¿No
lees porque no sabes, o no sabes porque no lees?
Esta
ingeniosa interrogante pudimos verla en los exhibidores
de una librería, y al reflexionar en ella, nos
lleva a replantear un asunto de vital importancia para
los mexicanos, pues según encuestas efectuadas,
en nuestro país es muy bajo el promedio de libros
que anualmente se leen por personas, y consideramos
que el motivo no es porque no se sepa leer, sino que
el no hacerlo bien puede obedecer a otras causas. El
costo de los libros podría ser otro argumento,
sin embargo hay ediciones económicas que son
accesibles a gran porcentaje de la población,
o bien, están las bibliotecas y hemerotecas públicas,
que existen en gran número en la geografía
nacional.
Al
hablar de este tema del poco apego a la lectura, es
digno de recordarse aquel relato del genial Aldoux Huxley
cuando en una de sus novelas nos habla de aquella escena
en que un grupo de niños, de entre 3 a 6 años,
se encuentran jugando en un espacio semejante a una
cancha de basquetbol, en cuyo alrededor se han colocado
vistosos y atractivos libros en espera de ser tomados
por los chiquitines, y cuando éstos se acercan
y los tienen en las manos, una terrible descarga eléctrica
invade el piso en que se encuentran los infantes y entre
gritos de terror y desesperación, ante lo que
no pueden explicarse, arrojan los libros y se alejan
de ellos. Inmediatamente el terrible afecto desaparece.

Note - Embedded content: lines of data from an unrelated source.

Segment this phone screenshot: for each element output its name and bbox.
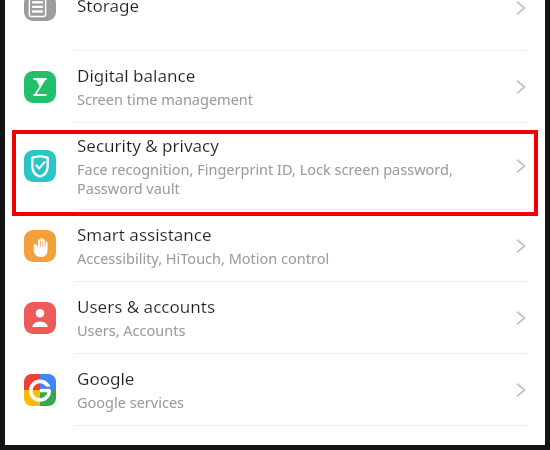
staticText: Screen time management bbox=[77, 89, 253, 109]
staticText: Face recognition, Fingerprint ID, Lock s… bbox=[77, 159, 453, 198]
button[interactable]: Digital balance bbox=[5, 51, 545, 123]
staticText: Security & privacy bbox=[77, 134, 219, 157]
staticText: Google services bbox=[77, 392, 185, 412]
button[interactable]: Storage bbox=[5, 0, 545, 33]
staticText: Users & accounts bbox=[77, 295, 216, 318]
staticText: Storage bbox=[77, 0, 140, 17]
staticText: Digital balance bbox=[77, 64, 196, 87]
button[interactable]: Google bbox=[5, 354, 545, 426]
staticText: Smart assistance bbox=[77, 223, 212, 246]
button[interactable]: Smart assistance bbox=[5, 210, 545, 282]
staticText: Google bbox=[77, 367, 135, 390]
button[interactable]: Security & privacy bbox=[5, 123, 545, 210]
staticText: Users, Accounts bbox=[77, 320, 186, 340]
button[interactable]: Users & accounts bbox=[5, 282, 545, 354]
staticText: Accessibility, HiTouch, Motion control bbox=[77, 248, 330, 268]
other: Security and privacy highlight bbox=[12, 130, 538, 216]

Esta horrible experiencia a que son sometidos es parte
de un condicionamiento que tiende a un objetivo: el
que esta generación de niños aborrezca
los libros y consecuentemente la lectura.
Esto
nos lleva a preguntar: ¿Es que también
nosotros fuimos sometidos a condicionamiento semejante?
Y respondemos: Si así fue, indudablemente que
se hizo de manera muy sutil, no recibimos el drástico
impacto como se menciona en el relato, pero los resultados
son los mismos: el poco acercamiento a los libros.
Necesitamos
habituarnos a la lectura, no sólo a la recreativa,
sino a la lectura informativa y analítica que
nos ponga en contacto con los avances científicos
y tecnológicos y con los sucesos de este mundo
tan acelerado que nos ha tocado vivir. Necesitamos estar
plenamente informados para ser proactivos y decidir
sobre nuestras vidas.
Para
nuestros profesionales, quienes se desenvuelven en el
ámbito científico y tecnológico,
la lectura es un imperativo valioso que les permitirá
estar actualizados y vigentes en el servicio que prestan
a la comunidad. En la lectura está la llave de
nuestro crecimiento cultural.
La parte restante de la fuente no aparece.